AVAILABLE DATA =>
********
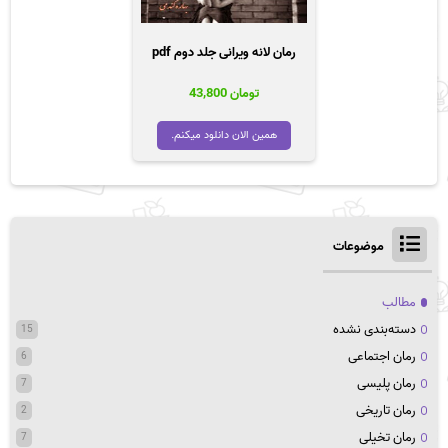
رمان لانه ویرانی جلد دوم pdf
تومان
43,800
همین الان دانلود میکنم.
موضوعات
مطالب
دسته‌بندی نشده
15
رمان اجتماعی
6
رمان پلیسی
7
رمان تاریخی
2
رمان تخیلی
7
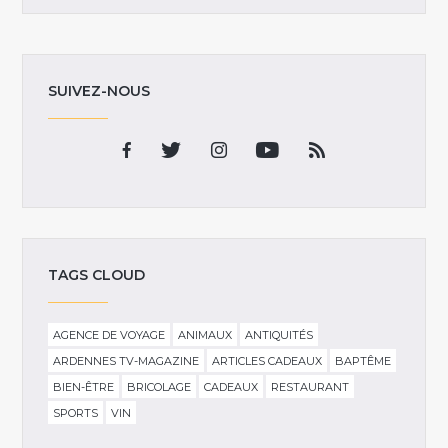
SUIVEZ-NOUS
TAGS CLOUD
AGENCE DE VOYAGE
ANIMAUX
ANTIQUITÉS
ARDENNES TV-MAGAZINE
ARTICLES CADEAUX
BAPTÊME
BIEN-ÊTRE
BRICOLAGE
CADEAUX
RESTAURANT
SPORTS
VIN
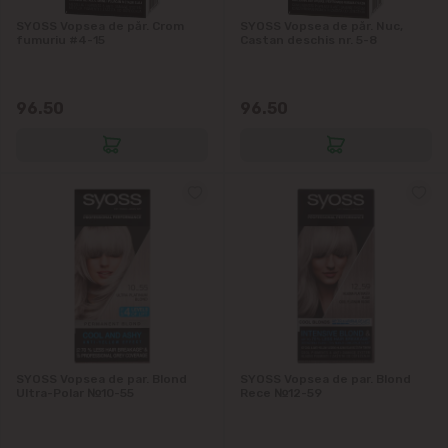
SYOSS Vopsea de păr. Crom
SYOSS Vopsea de păr. Nuc,
fumuriu #4-15
Castan deschis nr. 5-8
96.50
96.50
SYOSS Vopsea de par. Blond
SYOSS Vopsea de par. Blond
Ultra-Polar №10-55
Rece №12-59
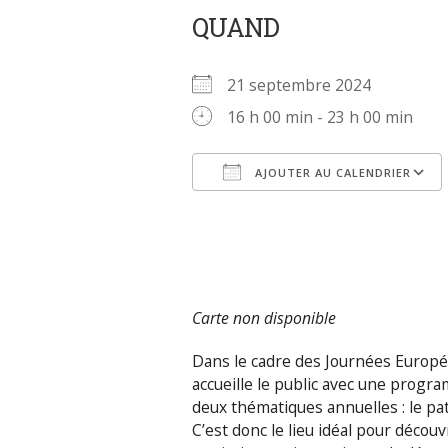
QUAND
21 septembre 2024
16 h 00 min - 23 h 00 min
AJOUTER AU CALENDRIER
Télécharger ICS
Carte non disponible
Dans le cadre des Journées Europé
accueille le public avec une progra
deux thématiques annuelles : le pa
C’est donc le lieu idéal pour découvr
********
EXERCISE PROMPT => Quote everything in the listing above exactly; pictures are the only thing to omit.

SOLUTION TO THE EXERCISE =>
رمان لانه ویرانی جلد دوم pdf
تومان
43,800
همین الان دانلود میکنم.
موضوعات
مطالب
دسته‌بندی نشده
15
رمان اجتماعی
6
رمان پلیسی
7
رمان تاریخی
2
رمان تخیلی
7
SUIVEZ-NOUS
TAGS CLOUD
AGENCE DE VOYAGE
ANIMAUX
ANTIQUITÉS
ARDENNES TV-MAGAZINE
ARTICLES CADEAUX
BAPTÊME
BIEN-ÊTRE
BRICOLAGE
CADEAUX
RESTAURANT
SPORTS
VIN
SYOSS Vopsea de păr. Crom
SYOSS Vopsea de păr. Nuc,
fumuriu #4-15
Castan deschis nr. 5-8
96.50
96.50
SYOSS Vopsea de par. Blond
SYOSS Vopsea de par. Blond
Ultra-Polar №10-55
Rece №12-59
QUAND
21 septembre 2024
16 h 00 min - 23 h 00 min
AJOUTER AU CALENDRIER
Télécharger ICS
Carte non disponible
Dans le cadre des Journées Europé
accueille le public avec une progra
deux thématiques annuelles : le pa
C’est donc le lieu idéal pour découvr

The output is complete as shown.